Pytorch implementation of MLP-Mixer: An all-MLP Architecture for Vision
- Parameters
MLP Mixer architecture. If use string, choose from ‘small’, ‘base’ and ‘large’. If use dict, it should have below keys:
embed_dims (int): The dimensions of embedding.
num_layers (int): The number of MLP blocks.
tokens_mlp_dims (int): The hidden dimensions for tokens FFNs.
channels_mlp_dims (int): The The hidden dimensions for channels FFNs.
Defaults to ‘base’.
img_size (int | tuple) – The input image shape. Defaults to 224.
patch_size (int | tuple) – The patch size in patch embedding. Defaults to 16.
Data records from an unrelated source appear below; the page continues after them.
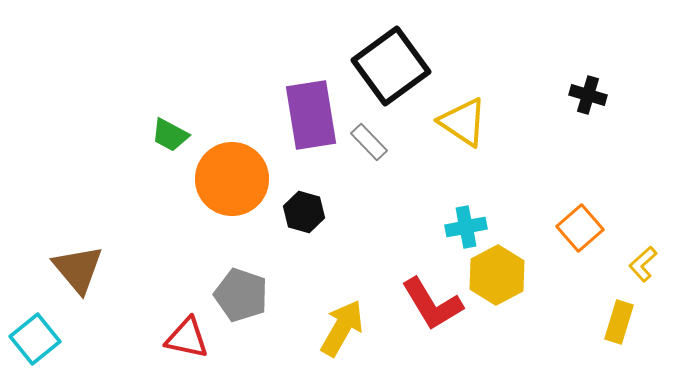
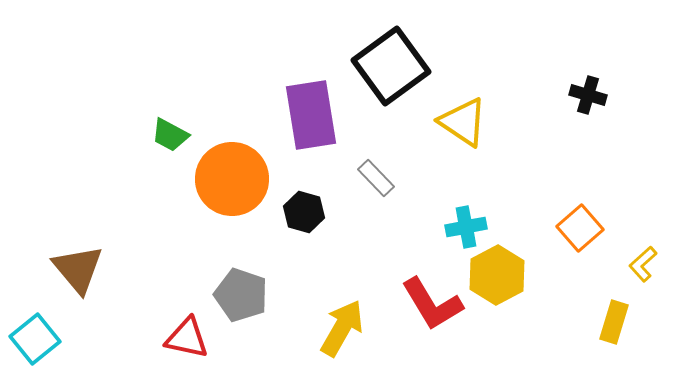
gray rectangle: moved 7 px right, 36 px down
yellow rectangle: moved 5 px left
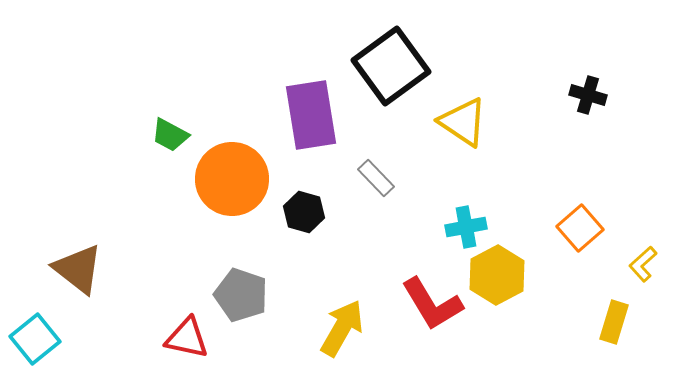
brown triangle: rotated 12 degrees counterclockwise
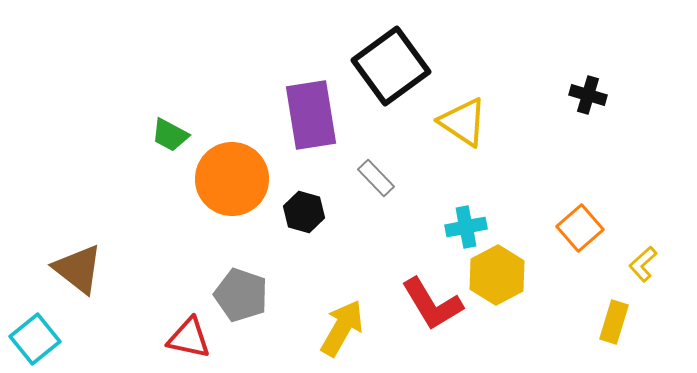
red triangle: moved 2 px right
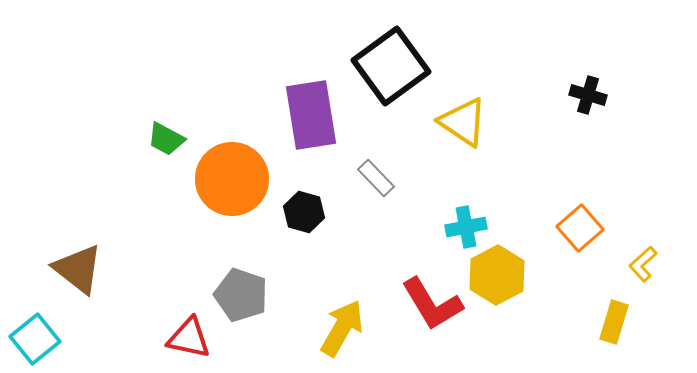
green trapezoid: moved 4 px left, 4 px down
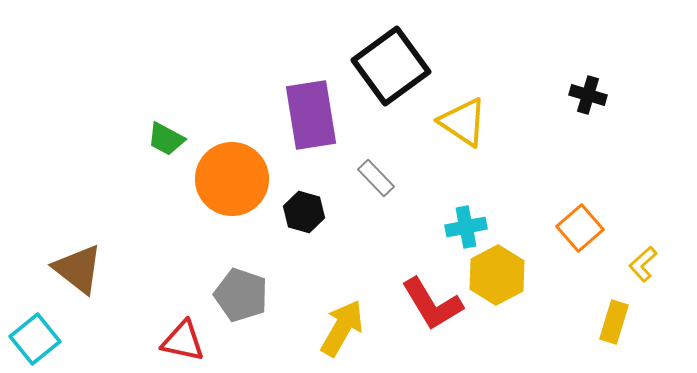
red triangle: moved 6 px left, 3 px down
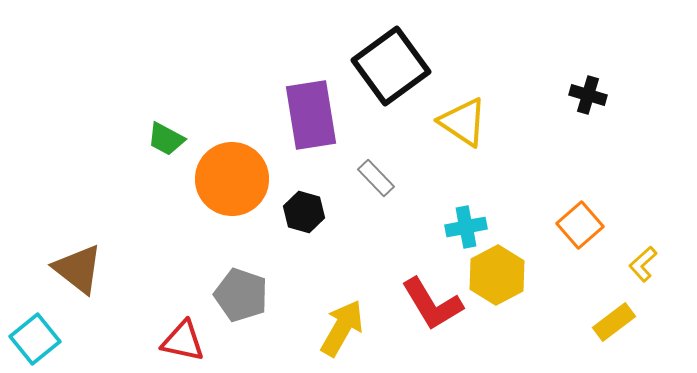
orange square: moved 3 px up
yellow rectangle: rotated 36 degrees clockwise
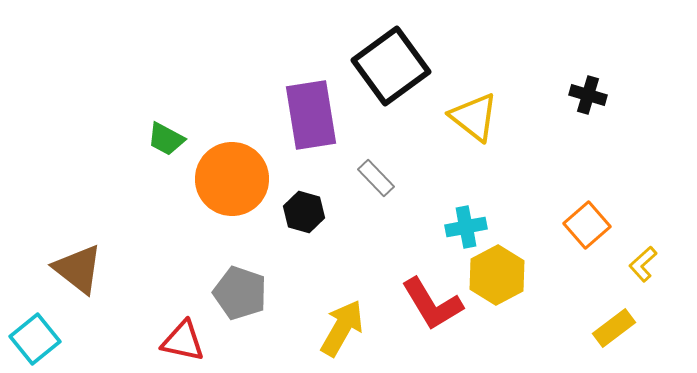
yellow triangle: moved 11 px right, 5 px up; rotated 4 degrees clockwise
orange square: moved 7 px right
gray pentagon: moved 1 px left, 2 px up
yellow rectangle: moved 6 px down
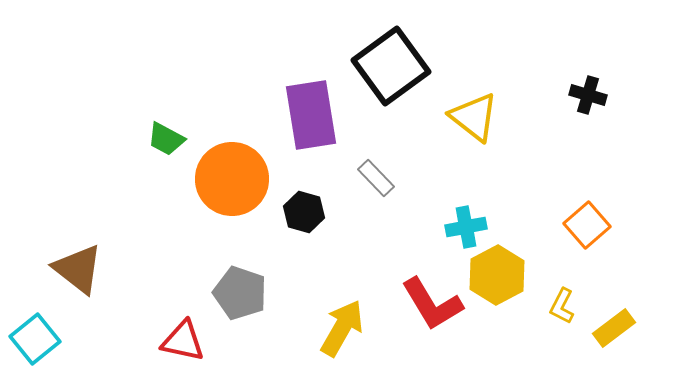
yellow L-shape: moved 81 px left, 42 px down; rotated 21 degrees counterclockwise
out_indices (Sequence | int) – Output from which layer. Defaults to -1, means the last layer.
drop_rate (float) – Probability of an element to be zeroed. Defaults to 0.
drop_path_rate (float) – stochastic depth rate. Defaults to 0.
norm_cfg (dict) – Config dict for normalization layer. Defaults to
dict(type='LN')
.act_cfg (dict) – The activation config for FFNs. Default GELU.
patch_cfg (dict) – Configs of patch embeding. Defaults to an empty dict.
layer_cfgs (Sequence | dict) – Configs of each mixer block layer. Defaults to an empty dict.
init_cfg (dict, optional) – Initialization config dict. Defaults to None.